What do you do? In my day job, I work on criminal justice reform, galvanizing LatinX and helping to connecting dots to change bad criminal justice laws. As a Mijente member, I work on building power to build Black and Brown power so we can dismantle structures of oppression and to create a system of governance that’s based on our people.
What is your why? I started from a place of anger but eventually moved to a place of love and knowledge. I grew up with self hate and not being proud of being Mexican–that’s where the anger came from. When I worked in restaurants, I had the firsthand experience of what it feels like to be undocumented because people assumed I was undocumented. But I had the privilege of citizenship so I could walk out while many didn’t have a choice. I think that was a turning point in my consciousness. I now embrace being LatinX and it’s not about hate but anymore but rather coming from a place of knowing that we are all connected, our freedoms are connected. Over the last year, I’ve doubled down on my work with Mijente because we are about creating loving communities that are pro-Black, pro-Muslim, pro-queer….pro everyone. Moving all of us from a place of hate for our selves and others to a place where we are connected and can show up for one another is my why.
What are you most proud of? A couple of jobs ago, I was working with moms whose children had died of overdose trying to pass overdose legislation in Pennsylvania. These women taught me so much by how they were able to turn their grief into power. They also turned everything I was taught about organizing on it’s head. All the jargon we use as organizers meant nothing to them. They were not activists by any means when they started out; most didn’t know the names of their elected officials. Government and politics was something that happened elsewhere. It was as straightforward as “my kid died and I ‘m gonna tell someone about it.” And here I was talking about methods of escalation or whatever and they’re like hell no. It was a lesson in meeting people where they are. These moms were so badass without ever realizing that they are organizing.

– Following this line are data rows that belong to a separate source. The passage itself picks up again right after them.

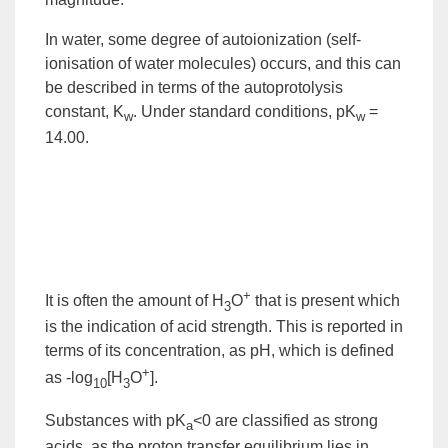
In water, some degree of autoionization (self-
ionisation of water molecules) occurs, and this can
be described in terms of the
autoprotolysis
constant
, K
. Under
standard conditions
, pK
=
w
w
14.00.
+
It is often the amount of H
O
that is present which
3
is the indication of acid strength. This is reported in
terms of its concentration, as
pH
, which is defined
+
as -log
[H
O
].
10
3
Substances with pK
<0 are classified as
strong
a
acids
, as the proton transfer
equilibrium
lies in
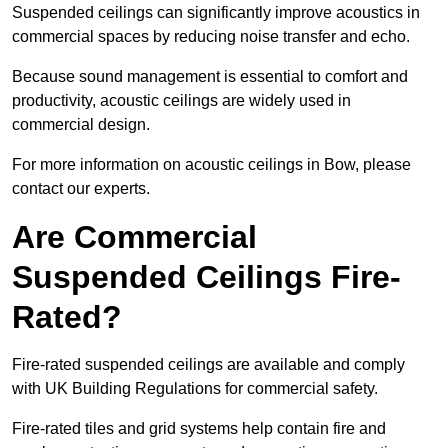
Suspended ceilings can significantly improve acoustics in
commercial spaces by reducing noise transfer and echo.
Because sound management is essential to comfort and
productivity, acoustic ceilings are widely used in
commercial design.
For more information on acoustic ceilings in Bow, please
contact our experts.
Are Commercial
Suspended Ceilings Fire-
Rated?
Fire-rated suspended ceilings are available and comply
with UK Building Regulations for commercial safety.
Fire-rated tiles and grid systems help contain fire and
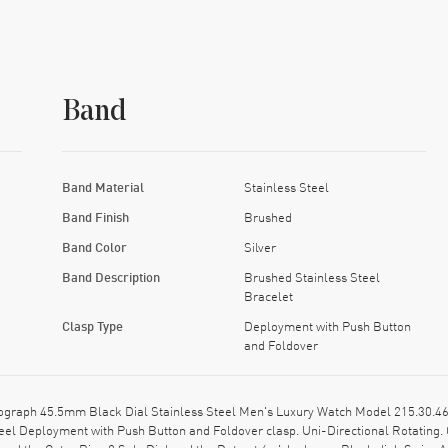
Band
Band Material
Stainless Steel
Band Finish
Brushed
Band Color
Silver
Band Description
Brushed Stainless Steel
Bracelet
Clasp Type
Deployment with Push Button
and Foldover
aph 45.5mm Black Dial Stainless Steel Men's Luxury Watch Model 215.30.46.51
eel Deployment with Push Button and Foldover clasp. Uni-Directional Rotating. 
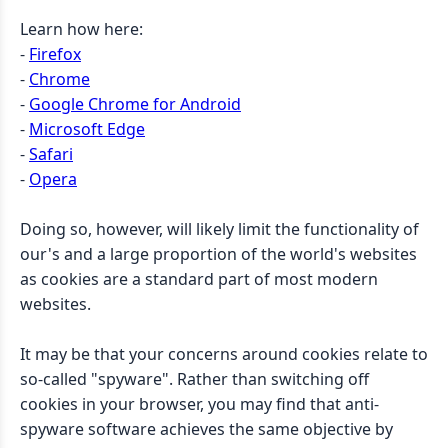
Learn how here:
-
Firefox
-
Chrome
-
Google Chrome for Android
-
Microsoft Edge
-
Safari
-
Opera
Doing so, however, will likely limit the functionality of
our's and a large proportion of the world's websites
as cookies are a standard part of most modern
websites.
It may be that your concerns around cookies relate to
so-called "spyware". Rather than switching off
cookies in your browser, you may find that anti-
spyware software achieves the same objective by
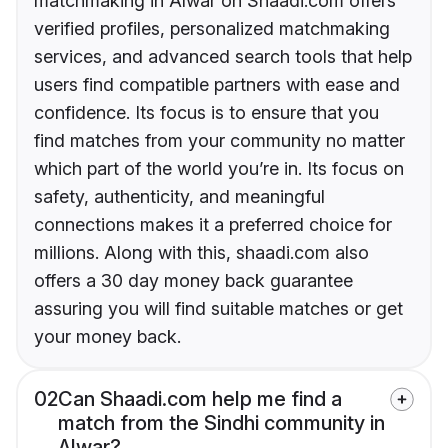
matchmaking in Alwar on Shaadi.com offers
verified profiles, personalized matchmaking
services, and advanced search tools that help
users find compatible partners with ease and
confidence. Its focus is to ensure that you
find matches from your community no matter
which part of the world you’re in. Its focus on
safety, authenticity, and meaningful
connections makes it a preferred choice for
millions. Along with this, shaadi.com also
offers a 30 day money back guarantee
assuring you will find suitable matches or get
your money back.
02
Can Shaadi.com help me find a
match from the Sindhi community in
Alwar?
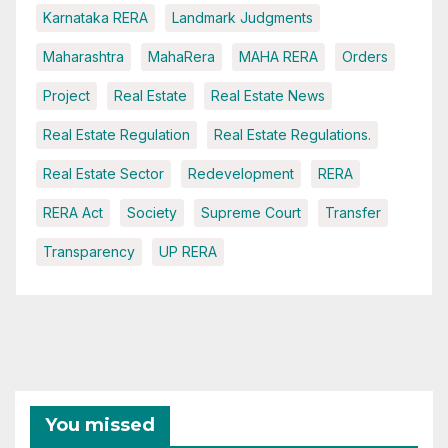
Karnataka RERA
Landmark Judgments
Maharashtra
MahaRera
MAHA RERA
Orders
Project
Real Estate
Real Estate News
Real Estate Regulation
Real Estate Regulations.
Real Estate Sector
Redevelopment
RERA
RERA Act
Society
Supreme Court
Transfer
Transparency
UP RERA
You missed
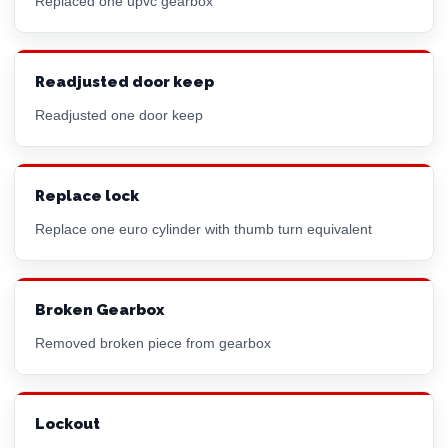
Replaced one upvc gearbox
Readjusted door keep
Readjusted one door keep
Replace lock
Replace one
euro cylinder
with thumb turn equivalent
Broken Gearbox
Removed broken piece from gearbox
Lockout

Also, they were white Republican moms and they had never heard of a Chicano so they didn’t know what to make of me. I made it my personal responsibility to not just focus on this one piece of legislation but to push them to embrace a broader more inclusive version of justice. It wasn’t easy but I knew that the greater purpose of this opportunity for me was to learn how to go beyond a safe piece of legislation or campaign to something bigger that was about our shared struggles and freedom.